DATA FOR ANALYSIS -
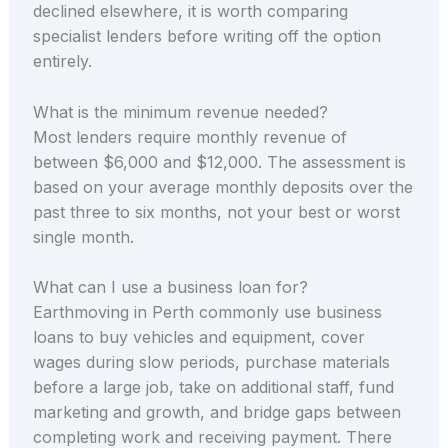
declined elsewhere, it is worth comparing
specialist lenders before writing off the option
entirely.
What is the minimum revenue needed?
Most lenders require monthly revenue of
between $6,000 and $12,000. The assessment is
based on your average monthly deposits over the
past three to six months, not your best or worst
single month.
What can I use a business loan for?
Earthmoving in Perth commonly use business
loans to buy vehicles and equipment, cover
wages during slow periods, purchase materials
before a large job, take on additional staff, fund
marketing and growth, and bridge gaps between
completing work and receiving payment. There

--

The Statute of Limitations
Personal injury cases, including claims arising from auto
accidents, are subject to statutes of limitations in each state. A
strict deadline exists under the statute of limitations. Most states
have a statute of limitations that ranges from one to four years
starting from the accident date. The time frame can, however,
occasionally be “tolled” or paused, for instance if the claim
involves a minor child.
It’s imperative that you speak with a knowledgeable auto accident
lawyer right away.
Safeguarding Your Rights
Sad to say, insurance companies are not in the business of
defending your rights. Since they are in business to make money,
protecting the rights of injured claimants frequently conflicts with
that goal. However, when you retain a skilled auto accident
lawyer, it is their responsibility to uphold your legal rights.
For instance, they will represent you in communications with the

---

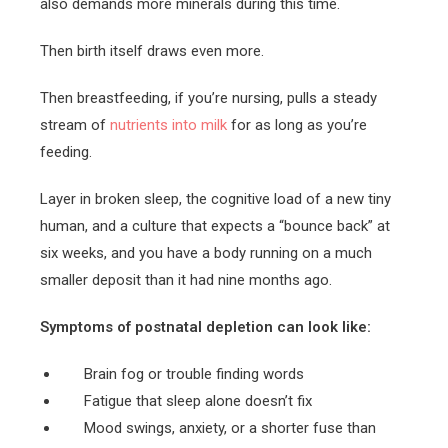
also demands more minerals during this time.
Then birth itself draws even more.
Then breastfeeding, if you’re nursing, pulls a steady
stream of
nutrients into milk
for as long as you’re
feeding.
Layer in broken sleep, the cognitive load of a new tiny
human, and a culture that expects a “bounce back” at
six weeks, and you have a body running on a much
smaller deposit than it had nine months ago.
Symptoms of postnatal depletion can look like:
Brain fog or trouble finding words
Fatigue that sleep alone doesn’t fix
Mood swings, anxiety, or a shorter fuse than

PROBLEM DESCRIPTION -
All lines above between those holding "specialist lenders before" and "completing work and receiving payment. There", inclusive, must be set down unchanged, and no other line may be included.

EXERCISE RESULT -
specialist lenders before writing off the option
entirely.
What is the minimum revenue needed?
Most lenders require monthly revenue of
between $6,000 and $12,000. The assessment is
based on your average monthly deposits over the
past three to six months, not your best or worst
single month.
What can I use a business loan for?
Earthmoving in Perth commonly use business
loans to buy vehicles and equipment, cover
wages during slow periods, purchase materials
before a large job, take on additional staff, fund
marketing and growth, and bridge gaps between
completing work and receiving payment. There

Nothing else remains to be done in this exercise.